Hola.
Tengu escribió:Conozco muy bien la identidad de las personas que han ejercido su queja. Publicar sus nombres no procede en este momento, porque probablemente crearía un grave conflicto de intereses. También porque es mi deseo que esas personas que se han quejado (a mis espaldas, claro), que se han sacado de la manga un ventilador de mentiras y argucias egocéntricas, y han forzado la desaparición de la columna, lean todas las páginas y opiniones que este hilo va a dar, para que realmente se vean retratados y aprecien lo que la comunidad marcial de este país puede pensar de alguien que actúa como ellos lo hacen.
¿Grave conficto de intereses? Por favor Tengu....
Yo trabajo en un hospital. Si cuatro payasos me dicen que se quite X departamento porque no entraría en la dinámica del hospital, mi primera respuesta es hacer un escrito a la prensa local para primero, informar de quien solicita qué y segundo, informar (no me gusta los comentarios a espaldas de nadie) a todo el personal del hospital.
En este caso creo que debe ser la dirección quien informe a los lectores quien se queja y las razones que aporta. Mientras eso no sea así, El Budoka demuestra una gran capacidad para bajarse los pantalones ante la razón para contentar a cuatro pelamangos que se mueven en las sombras.
Creo que esos nombres deberían publicarse y no solo aquí, sino en la misma revista, para que de tener alumnos estos sepan quienes son sus maestros y no contribuir dando silencio a sus nombres a mantener un falso estatus y ayudar a mantener seguramente engañado a su alumnado.

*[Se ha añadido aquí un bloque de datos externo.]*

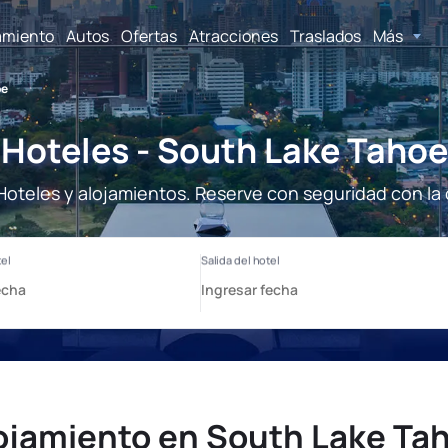
amiento
Autos
Ofertas
Atracciones
Traslados
Más
oe
Hoteles - South Lake Tahoe
Hoteles y alojamientos. Reserve con seguridad con la 
ojamiento en South Lake Ta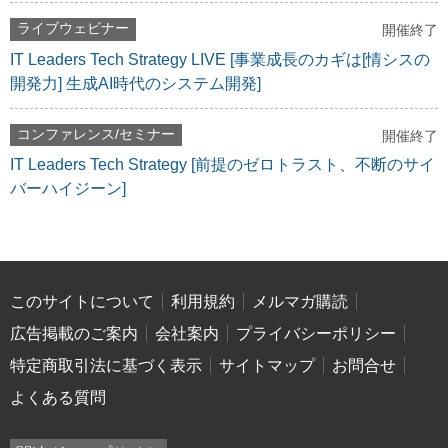
ライブウェビナー
開催終了
IT Leaders Tech Strategy LIVE [事業成長のカギは[情シスの
開発力] 生成AI時代のシステム開発]
コンファレンス/セミナー
開催終了
IT Leaders Tech Strategy [前提のゼロトラスト、不断のサイ
バーハイジーン]
このサイトについて
利用規約
メルマガ購読
広告掲載のご案内
会社案内
プライバシーポリシー
特定商取引法に基づく表示
サイトマップ
お問合せ
よくある質問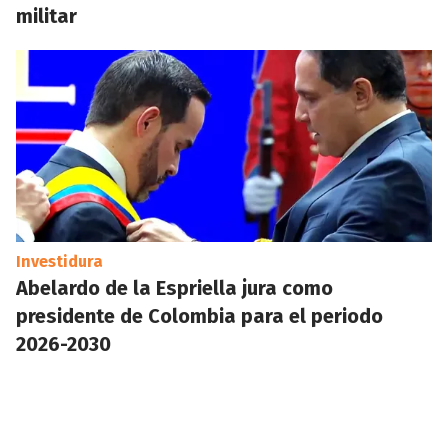
militar
Investidura
Abelardo de la Espriella jura como
presidente de Colombia para el periodo
2026-2030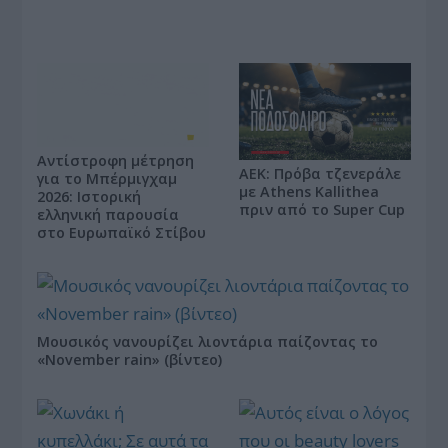
Αντίστροφη μέτρηση
ΑΕΚ: Πρόβα τζενεράλε
για το Μπέρμιγχαμ
με Athens Kallithea
2026: Ιστορική
πριν από το Super Cup
ελληνική παρουσία
στο Ευρωπαϊκό Στίβου
Μουσικός νανουρίζει λιοντάρια παίζοντας το
«November rain» (βίντεο)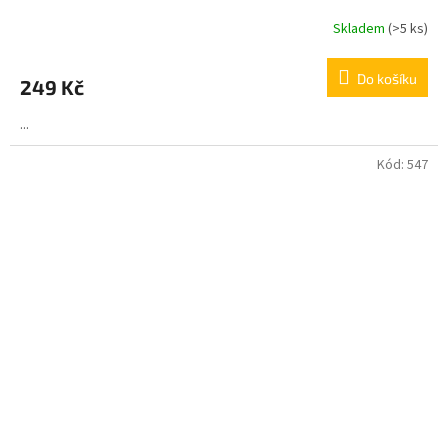
Skladem
(>5 ks)
Do košíku
249 Kč
...
Kód:
547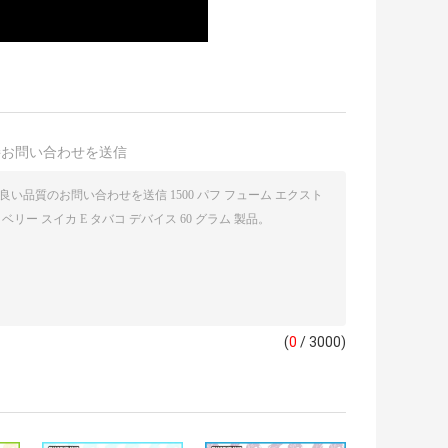
接お問い合わせを送信
(
0
/ 3000)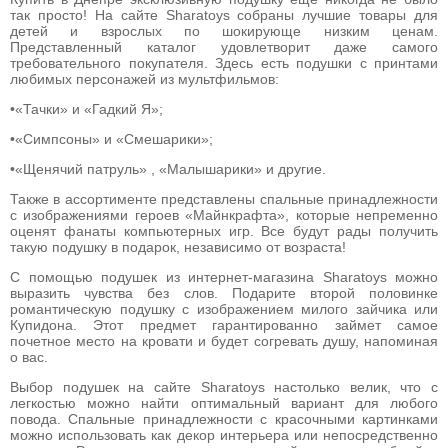
так просто! На сайте Sharatoys собраны лучшие товары для
детей и взрослых по шокирующе низким ценам.
Представленный каталог удовлетворит даже самого
требовательного покупателя. Здесь есть подушки с принтами
любимых персонажей из мультфильмов:
•«Тачки» и «Гадкий Я»;
•«Симпсоны» и «Смешарики»;
•«Щенячий патруль» , «Малышарики» и другие.
Также в ассортименте представлены спальные принадлежности
с изображениями героев «Майнкрафта», которые непременно
оценят фанаты компьютерных игр. Все будут рады получить
такую подушку в подарок, независимо от возраста!
С помощью подушек из интернет-магазина Sharatoys можно
выразить чувства без слов. Подарите второй половинке
романтическую подушку с изображением милого зайчика или
Купидона. Этот предмет гарантированно займет самое
почетное место на кровати и будет согревать душу, напоминая
о вас.
Выбор подушек на сайте Sharatoys настолько велик, что с
легкостью можно найти оптимальный вариант для любого
повода. Спальные принадлежности с красочными картинками
можно использовать как декор интерьера или непосредственно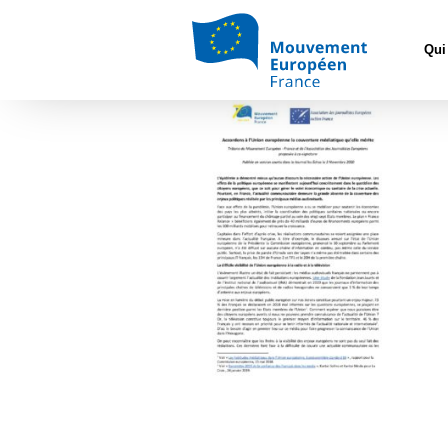
Accueil
>
Cons
Qui
ici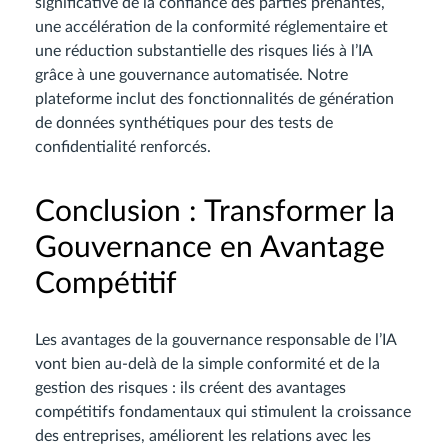
significative de la confiance des parties prenantes,
une accélération de la conformité réglementaire et
une réduction substantielle des risques liés à l’IA
grâce à une gouvernance automatisée. Notre
plateforme inclut des fonctionnalités de génération
de données synthétiques pour des tests de
confidentialité renforcés.
Conclusion : Transformer la
Gouvernance en Avantage
Compétitif
Les avantages de la gouvernance responsable de l’IA
vont bien au-delà de la simple conformité et de la
gestion des risques : ils créent des avantages
compétitifs fondamentaux qui stimulent la croissance
des entreprises, améliorent les relations avec les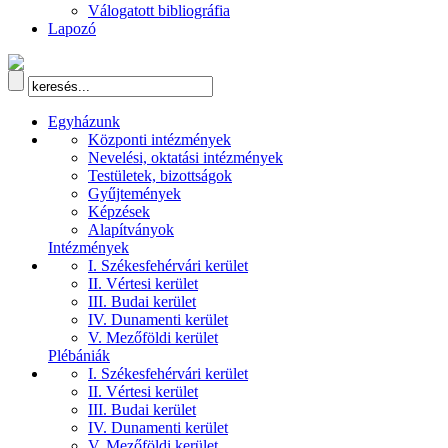
Válogatott bibliográfia
Lapozó
Egyházunk
Központi intézmények
Nevelési, oktatási intézmények
Testületek, bizottságok
Gyűjtemények
Képzések
Alapítványok
Intézmények
I. Székesfehérvári kerület
II. Vértesi kerület
III. Budai kerület
IV. Dunamenti kerület
V. Mezőföldi kerület
Plébániák
I. Székesfehérvári kerület
II. Vértesi kerület
III. Budai kerület
IV. Dunamenti kerület
V. Mezőföldi kerület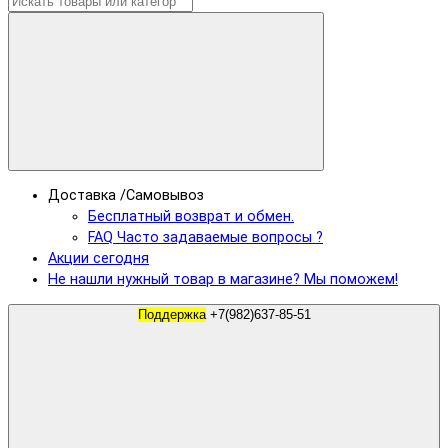
Доставка /Самовывоз
Бесплатный возврат и обмен.
FAQ Часто задаваемые вопросы ?
Акции сегодня
Не нашли нужный товар в магазине? Мы поможем!
Поддержка
+7(982)637-85-51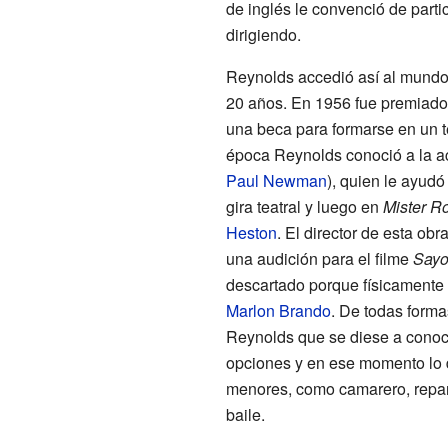
de inglés le convenció de partic
dirigiendo.
Reynolds accedió así al mundo 
20 años. En 1956 fue premiado p
una beca para formarse en un 
época Reynolds conoció a la ac
Paul Newman
), quien le ayudó
gira teatral y luego en
Mister R
Heston
. El director de esta obr
una audición para el filme
Sayo
descartado porque físicamente 
Marlon Brando
. De todas formas
Reynolds que se diese a cono
opciones y en ese momento lo 
menores, como camarero, repart
baile.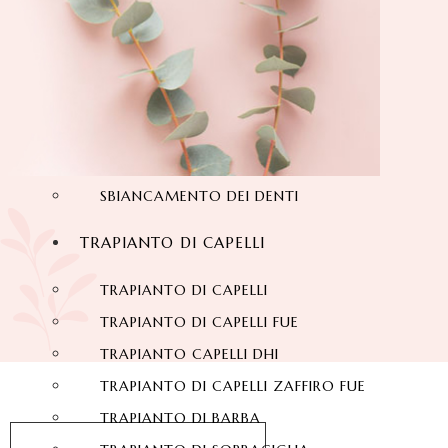
SORRISO HOLLYWOODIANO
DENTI IN ZIRCONIO
DENTALI LAMINATO
FACCETTE DI PORCELLANA
FACCETTE DENTALI
IMPIANTI DENTALI
SBIANCAMENTO DEI DENTI
TRAPIANTO DI CAPELLI
TRAPIANTO DI CAPELLI
TRAPIANTO DI CAPELLI FUE
TRAPIANTO CAPELLI DHI
TRAPIANTO DI CAPELLI ZAFFIRO FUE
TRAPIANTO DI BARBA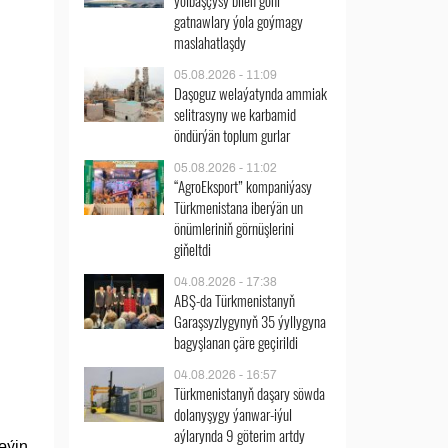
ýolbaşçysy bilen göni
gatnawlary ýola goýmagy
maslahatlaşdy
05.08.2026 - 11:09
Daşoguz welaýatynda ammiak
selitrasyny we karbamid
öndürýän toplum gurlar
05.08.2026 - 11:02
“AgroEksport” kompaniýasy
Türkmenistana iberýän un
önümleriniň görnüşlerini
giňeltdi
04.08.2026 - 17:38
ABŞ-da Türkmenistanyň
Garaşsyzlygynyň 35 ýyllygyna
bagyşlanan çäre geçirildi
04.08.2026 - 16:57
Türkmenistanyň daşary söwda
dolanyşygy ýanwar-iýul
aýlarynda 9 göterim artdy
eýin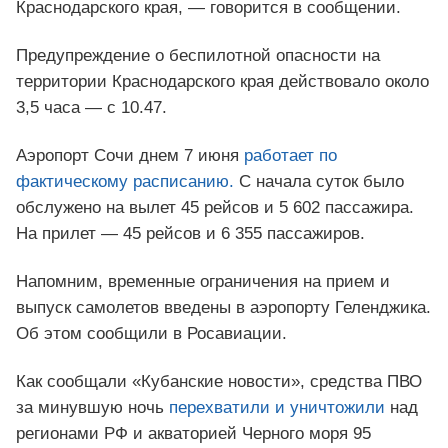
Краснодарского края, — говорится в сообщении.
Предупреждение о беспилотной опасности на
территории Краснодарского края действовало около
3,5 часа — с 10.47.
Аэропорт Сочи днем 7 июня
работает по
фактическому расписанию.
С начала суток было
обслужено на вылет 45 рейсов и 5 602 пассажира.
На прилет — 45 рейсов и 6 355 пассажиров.
Напомним, временные ограничения на прием и
выпуск самолетов введены в аэропорту Геленджика.
Об этом сообщили в Росавиации.
Как сообщали «Кубанские новости», средства ПВО
за минувшую ночь
перехватили и уничтожили
над
регионами РФ и акваторией Черного моря 95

Tengu escribió:Mis columnas han denunciado situaciones y tendencias generales en el mundo marcial que vivimos. Sin ofender, y para ello, nunca apuntando nombres propios ni señalando en ninguna dirección, ya conocemos la fábula del dedo que apunta a la luna. Ha sido siempre una voz de la conciencia, una denúncia, un vox populi. Una lanza rota a favor del despertar. La diferencia de personalidad estriba en que ellos necesitan refugiarse tras un burladero de danes, ego y parcelas anónimas y ridículas de poder, mientras todo el mundo sabe que Tengu y Xavier Teixidó son la misma persona. Un amante del budo, que escribe, que critica, que se autocritica y que además lo hace de frente. Es muy triste pensar que yo puedo utilizar la revista para atacarles, para solucionar problemas personales o para quedar por encima. ¿Realmente me creen tan necio como para jugar a justiciero bajo el amparo de un paraguas que no es mio? ¿Realmente creen que no tengo otra ocupación más interesante que pensar en ustedes? ¿Se sienten identificados y agraviados con lo que escribe mi pluma, senyores X? Pues entonces, créanme que el problema no lo tengo yo, lo tienen ustedes. Y yo estaría profundamente preocupado si me sintiera ofendido o ultrajado con esas lineas. Entonces, es que algo no marcha bien en sus vidas. Y es una lástima que den ese ejemplo, sobretodo para la gente que les sigue y les hacen reverencias sobre un tatami.
El silencio, muchas veces lleva a que las situaciones empeoren.
Solamente por quienes puedan vivir engañados ya merece la pena.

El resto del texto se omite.